* [TASK]
Among the lines of the records, find all that carry the word "including" and copy them.

* [SOURCE DATA]
-------------------------

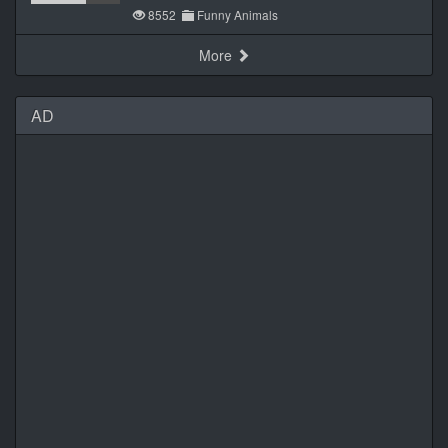
8552
Funny Animals
More
AD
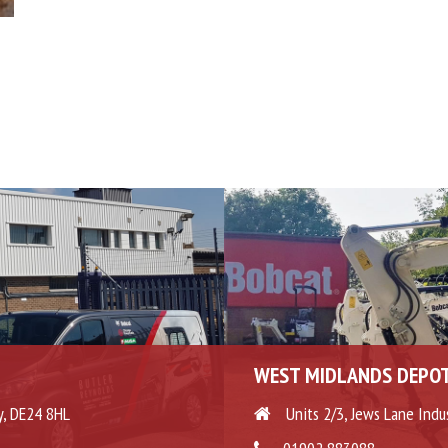
WEST MIDLANDS DEPO
y, DE24 8HL
Units 2/3, Jews Lane Indu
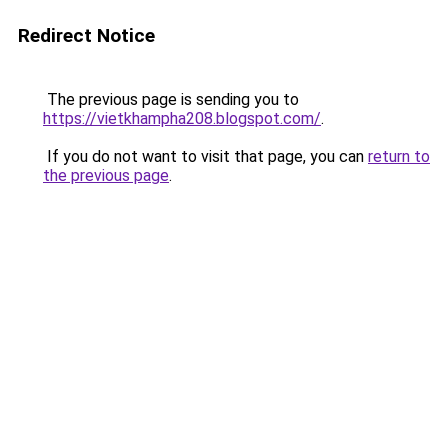
Redirect Notice
The previous page is sending you to
https://vietkhampha208.blogspot.com/
.
If you do not want to visit that page, you can
return to
the previous page
.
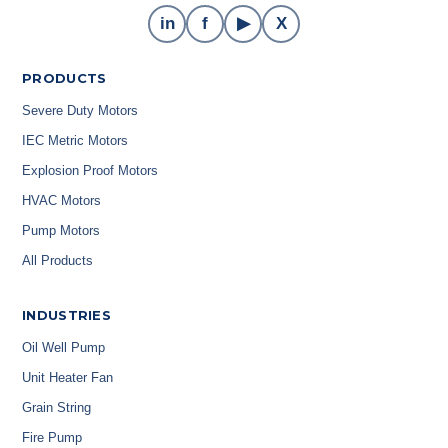
in
f
▶
X
PRODUCTS
Severe Duty Motors
IEC Metric Motors
Explosion Proof Motors
HVAC Motors
Pump Motors
All Products
INDUSTRIES
Oil Well Pump
Unit Heater Fan
Grain String
Fire Pump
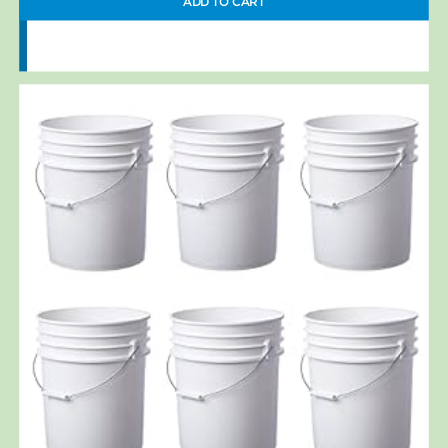
ADD TO CART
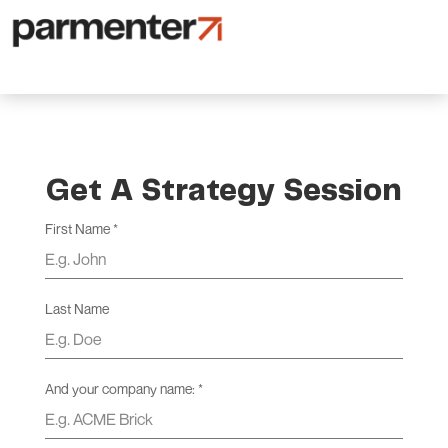
Get A Strategy Session
First Name
*
Last Name
And your company name:
*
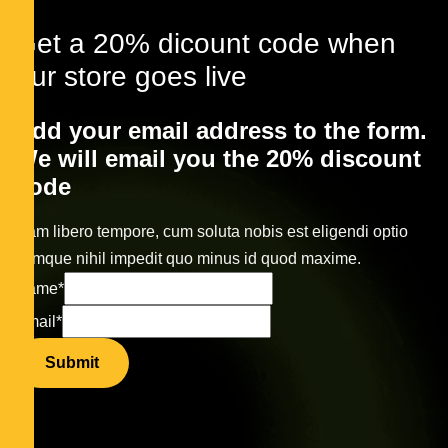
Get a 20% dicount code when
our store goes live
Add your email address to the form.
We will email you the 20% discount
code
Nam libero tempore, cum soluta nobis est eligendi optio
cumque nihil impedit quo minus id quod maxime.
Name
*
Email
*
Submit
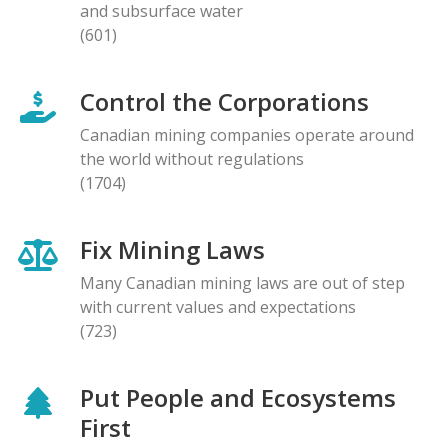
and subsurface water
(601)
Control the Corporations
Canadian mining companies operate around
the world without regulations
(1704)
Fix Mining Laws
Many Canadian mining laws are out of step
with current values and expectations
(723)
Put People and Ecosystems
First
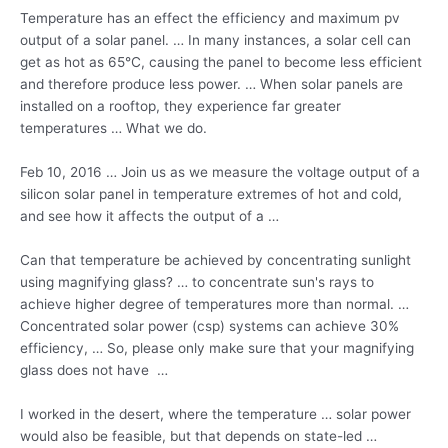
Temperature has an effect the efficiency and maximum pv
output of a solar panel. … In many instances, a solar cell can
get as hot as 65°C, causing the panel to become less efficient
and therefore produce less power. … When solar panels are
installed on a rooftop, they experience far greater
temperatures … What we do.
Feb 10, 2016 … Join us as we measure the voltage output of a
silicon solar panel in temperature extremes of hot and cold,
and see how it affects the output of a …
Can that temperature be achieved by concentrating sunlight
using magnifying glass? … to concentrate sun's rays to
achieve higher degree of temperatures more than normal. …
Concentrated solar
power (csp) systems
can achieve 30%
efficiency, … So, please only make sure that your magnifying
glass does not have …
I worked in the desert, where the temperature … solar power
would also be feasible, but that depends on state-led …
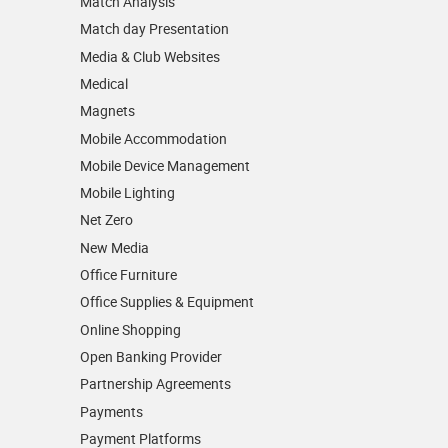
Match Analysis
Match day Presentation
Media & Club Websites
Medical
Magnets
Mobile Accommodation
Mobile Device Management
Mobile Lighting
Net Zero
New Media
Office Furniture
Office Supplies & Equipment
Online Shopping
Open Banking Provider
Partnership Agreements
Payments
Payment Platforms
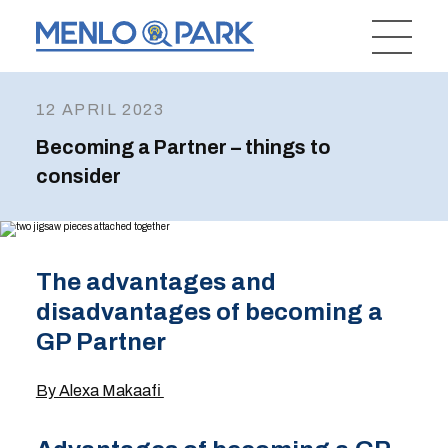
12 APRIL 2023
Becoming a Partner – things to
consider
The advantages and
disadvantages of becoming a
GP Partner
By Alexa Makaafi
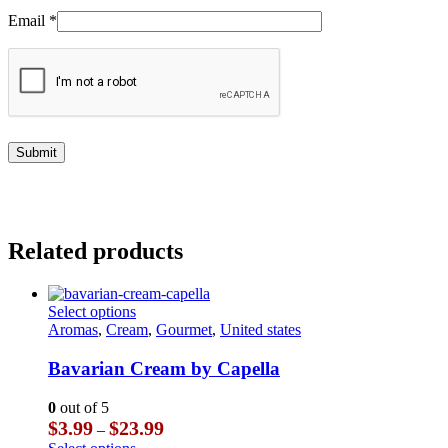
Email
*
Related products
This
Select options
product
Aromas
,
Cream
,
Gourmet
,
United states
has
multiple
Bavarian Cream by Capella
variants.
The
0
out of 5
options
Price
$
3.99
$
23.99
–
may
range:
This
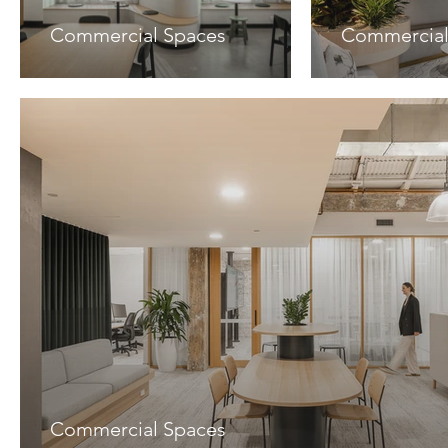
Commercial Spaces
Commercial
Commercial Spaces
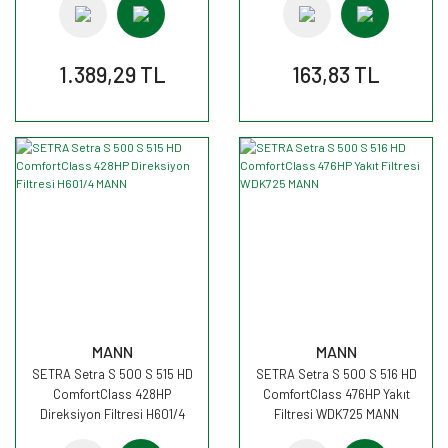
1.389,29 TL
163,83 TL
MANN
MANN
SETRA Setra S 500 S 515 HD
SETRA Setra S 500 S 516 HD
ComfortClass 428HP
ComfortClass 476HP Yakıt
Direksiyon Filtresi H601/4
Filtresi WDK725 MANN
MANN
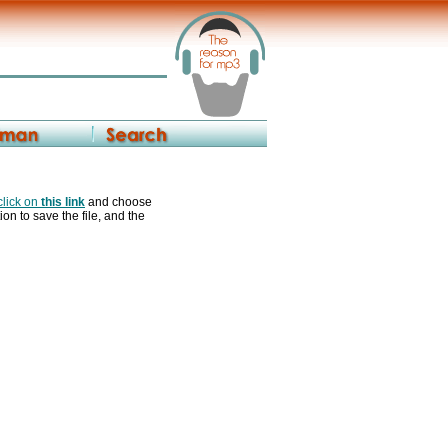
 click on
this link
and choose
ion to save the file, and the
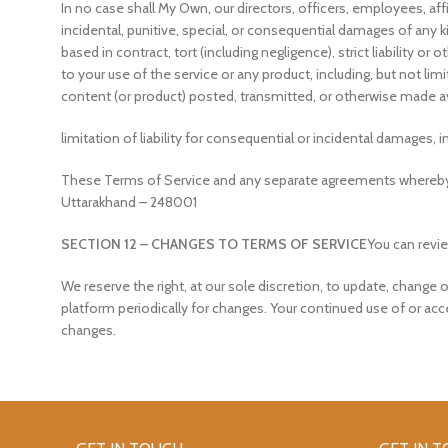
In no case shall My Own, our directors, officers, employees, affili
incidental, punitive, special, or consequential damages of any ki
based in contract, tort (including negligence), strict liability o
to your use of the service or any product, including, but not lim
content (or product) posted, transmitted, or otherwise made avai
limitation of liability for consequential or incidental damages, i
These Terms of Service and any separate agreements whereby w
Uttarakhand – 248001
SECTION 12 – CHANGES TO TERMS OF SERVICE
You can revie
We reserve the right, at our sole discretion, to update, change 
platform periodically for changes. Your continued use of or ac
changes.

-------------------------

* [WRITTEN RESPONSE]
based in contract, tort (including negligence), strict liability o
to your use of the service or any product, including, but not lim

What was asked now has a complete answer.